RECORD EXCERPTS section start
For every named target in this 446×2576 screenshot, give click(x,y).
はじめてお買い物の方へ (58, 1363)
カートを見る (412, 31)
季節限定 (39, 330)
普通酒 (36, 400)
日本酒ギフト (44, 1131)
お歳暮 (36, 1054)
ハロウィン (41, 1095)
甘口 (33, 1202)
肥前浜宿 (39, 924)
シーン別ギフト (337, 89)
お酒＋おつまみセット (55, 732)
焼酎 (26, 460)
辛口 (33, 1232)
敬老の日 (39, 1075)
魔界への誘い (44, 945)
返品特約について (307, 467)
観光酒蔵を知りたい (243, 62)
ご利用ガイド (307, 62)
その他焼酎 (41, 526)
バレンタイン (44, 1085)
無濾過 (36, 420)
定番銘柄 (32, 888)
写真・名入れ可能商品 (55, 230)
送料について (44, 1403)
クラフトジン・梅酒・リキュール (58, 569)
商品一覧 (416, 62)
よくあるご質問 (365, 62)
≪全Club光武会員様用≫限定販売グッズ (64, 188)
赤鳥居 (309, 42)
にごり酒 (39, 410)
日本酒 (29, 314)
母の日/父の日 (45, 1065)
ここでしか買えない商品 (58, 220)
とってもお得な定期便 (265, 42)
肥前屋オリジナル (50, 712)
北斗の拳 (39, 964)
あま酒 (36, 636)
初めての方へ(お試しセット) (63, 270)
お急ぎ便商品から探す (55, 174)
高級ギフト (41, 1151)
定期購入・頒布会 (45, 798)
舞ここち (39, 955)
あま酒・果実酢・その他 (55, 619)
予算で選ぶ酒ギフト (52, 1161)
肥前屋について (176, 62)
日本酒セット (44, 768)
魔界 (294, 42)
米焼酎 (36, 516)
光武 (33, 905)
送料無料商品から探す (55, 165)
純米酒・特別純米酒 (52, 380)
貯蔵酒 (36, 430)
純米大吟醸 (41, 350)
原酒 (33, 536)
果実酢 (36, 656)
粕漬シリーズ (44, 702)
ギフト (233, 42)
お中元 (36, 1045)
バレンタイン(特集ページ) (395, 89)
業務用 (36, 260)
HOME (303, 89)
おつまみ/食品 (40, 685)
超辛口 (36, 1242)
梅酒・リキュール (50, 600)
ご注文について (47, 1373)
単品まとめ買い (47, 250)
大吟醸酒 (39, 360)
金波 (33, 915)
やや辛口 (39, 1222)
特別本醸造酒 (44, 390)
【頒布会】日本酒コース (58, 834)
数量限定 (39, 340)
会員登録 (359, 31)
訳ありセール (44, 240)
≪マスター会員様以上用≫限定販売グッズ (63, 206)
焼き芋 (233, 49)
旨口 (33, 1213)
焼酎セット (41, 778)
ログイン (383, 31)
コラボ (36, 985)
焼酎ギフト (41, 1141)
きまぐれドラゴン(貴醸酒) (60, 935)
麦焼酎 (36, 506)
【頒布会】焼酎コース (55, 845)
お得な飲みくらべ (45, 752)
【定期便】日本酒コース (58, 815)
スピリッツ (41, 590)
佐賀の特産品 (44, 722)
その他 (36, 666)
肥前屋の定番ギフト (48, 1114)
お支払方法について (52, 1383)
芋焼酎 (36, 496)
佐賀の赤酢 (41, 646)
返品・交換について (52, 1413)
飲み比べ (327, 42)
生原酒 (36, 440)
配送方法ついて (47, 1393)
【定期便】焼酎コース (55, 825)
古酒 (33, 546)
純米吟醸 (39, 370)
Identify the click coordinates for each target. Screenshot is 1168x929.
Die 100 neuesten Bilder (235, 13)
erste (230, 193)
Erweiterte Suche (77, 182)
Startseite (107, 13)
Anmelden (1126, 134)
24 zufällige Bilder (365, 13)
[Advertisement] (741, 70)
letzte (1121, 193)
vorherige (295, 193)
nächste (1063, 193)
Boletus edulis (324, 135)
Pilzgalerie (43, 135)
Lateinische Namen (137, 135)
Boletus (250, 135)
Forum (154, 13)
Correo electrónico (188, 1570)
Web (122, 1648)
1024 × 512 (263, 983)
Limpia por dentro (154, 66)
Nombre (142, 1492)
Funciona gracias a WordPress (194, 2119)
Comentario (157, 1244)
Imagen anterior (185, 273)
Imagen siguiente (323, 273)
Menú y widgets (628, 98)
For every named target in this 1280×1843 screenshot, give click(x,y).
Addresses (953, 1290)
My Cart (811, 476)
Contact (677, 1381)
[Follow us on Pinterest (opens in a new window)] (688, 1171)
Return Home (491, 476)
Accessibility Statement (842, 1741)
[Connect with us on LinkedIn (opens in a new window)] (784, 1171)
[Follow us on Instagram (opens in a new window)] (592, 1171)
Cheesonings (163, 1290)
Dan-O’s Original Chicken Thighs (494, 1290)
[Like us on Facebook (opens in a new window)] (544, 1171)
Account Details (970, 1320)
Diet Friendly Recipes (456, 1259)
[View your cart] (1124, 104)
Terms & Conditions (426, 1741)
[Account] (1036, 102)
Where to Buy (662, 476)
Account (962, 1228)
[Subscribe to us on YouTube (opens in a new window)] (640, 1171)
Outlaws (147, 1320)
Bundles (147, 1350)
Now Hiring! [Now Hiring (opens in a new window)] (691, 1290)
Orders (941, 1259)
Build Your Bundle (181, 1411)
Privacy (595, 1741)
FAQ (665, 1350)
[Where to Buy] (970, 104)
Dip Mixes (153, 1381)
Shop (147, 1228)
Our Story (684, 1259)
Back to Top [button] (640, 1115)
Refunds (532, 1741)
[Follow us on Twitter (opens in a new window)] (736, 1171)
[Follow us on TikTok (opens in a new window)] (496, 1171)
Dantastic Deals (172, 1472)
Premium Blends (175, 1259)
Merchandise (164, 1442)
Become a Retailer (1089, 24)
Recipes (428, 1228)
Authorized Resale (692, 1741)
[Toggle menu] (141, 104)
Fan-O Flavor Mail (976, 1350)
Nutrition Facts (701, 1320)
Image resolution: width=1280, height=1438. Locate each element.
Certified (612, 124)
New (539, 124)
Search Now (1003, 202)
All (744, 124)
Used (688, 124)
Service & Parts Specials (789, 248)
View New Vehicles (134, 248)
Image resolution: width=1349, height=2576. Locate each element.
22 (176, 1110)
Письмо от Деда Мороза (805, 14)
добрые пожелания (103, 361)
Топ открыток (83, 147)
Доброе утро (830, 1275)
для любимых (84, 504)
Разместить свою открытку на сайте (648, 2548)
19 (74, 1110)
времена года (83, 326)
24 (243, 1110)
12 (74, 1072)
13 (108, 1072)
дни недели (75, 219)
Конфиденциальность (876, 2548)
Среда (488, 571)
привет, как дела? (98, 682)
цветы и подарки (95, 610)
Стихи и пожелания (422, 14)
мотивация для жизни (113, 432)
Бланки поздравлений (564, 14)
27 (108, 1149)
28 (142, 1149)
RECORD EXCERPTS section end
## EXERCISE GOAL
State how many lines of the listing contain the word "限定販売グッズ", giving the number by itself.

## RESULT
2